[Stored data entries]

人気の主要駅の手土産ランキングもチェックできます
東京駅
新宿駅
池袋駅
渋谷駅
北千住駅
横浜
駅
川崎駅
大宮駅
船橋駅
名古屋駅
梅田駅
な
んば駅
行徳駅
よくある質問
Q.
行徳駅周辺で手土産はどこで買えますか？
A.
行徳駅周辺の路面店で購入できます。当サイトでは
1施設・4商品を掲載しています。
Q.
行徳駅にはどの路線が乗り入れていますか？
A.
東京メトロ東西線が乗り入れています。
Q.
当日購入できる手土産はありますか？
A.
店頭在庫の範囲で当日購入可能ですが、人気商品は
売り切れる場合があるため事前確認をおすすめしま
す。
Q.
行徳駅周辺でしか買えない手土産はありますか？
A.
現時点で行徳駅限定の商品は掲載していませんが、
...
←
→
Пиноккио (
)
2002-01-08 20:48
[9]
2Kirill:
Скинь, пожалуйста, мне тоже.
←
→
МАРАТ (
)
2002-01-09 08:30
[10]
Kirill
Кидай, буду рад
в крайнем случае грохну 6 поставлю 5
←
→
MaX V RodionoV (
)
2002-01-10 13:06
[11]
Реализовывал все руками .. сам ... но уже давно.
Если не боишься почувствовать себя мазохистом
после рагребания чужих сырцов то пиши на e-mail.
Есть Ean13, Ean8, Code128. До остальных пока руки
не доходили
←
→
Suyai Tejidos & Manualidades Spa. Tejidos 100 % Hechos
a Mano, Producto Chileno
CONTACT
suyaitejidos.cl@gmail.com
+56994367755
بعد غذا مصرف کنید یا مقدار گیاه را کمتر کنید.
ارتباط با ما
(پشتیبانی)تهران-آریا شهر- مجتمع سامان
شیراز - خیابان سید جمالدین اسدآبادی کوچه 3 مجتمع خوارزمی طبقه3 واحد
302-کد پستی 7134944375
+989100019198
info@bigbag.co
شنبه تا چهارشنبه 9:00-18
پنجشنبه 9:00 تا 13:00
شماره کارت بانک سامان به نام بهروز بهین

▶ [ASSIGNED TASK] Your answer must consist solely of the lines above between the line holding "ارتباط با ما" and the line holding "شماره کارت بانک سامان به نام بهروز بهین", inclusive, copied exactly.

▶ [RESULT OF THIS TASK]
ارتباط با ما
(پشتیبانی)تهران-آریا شهر- مجتمع سامان
شیراز - خیابان سید جمالدین اسدآبادی کوچه 3 مجتمع خوارزمی طبقه3 واحد
302-کد پستی 7134944375
+989100019198
info@bigbag.co
شنبه تا چهارشنبه 9:00-18
پنجشنبه 9:00 تا 13:00
شماره کارت بانک سامان به نام بهروز بهین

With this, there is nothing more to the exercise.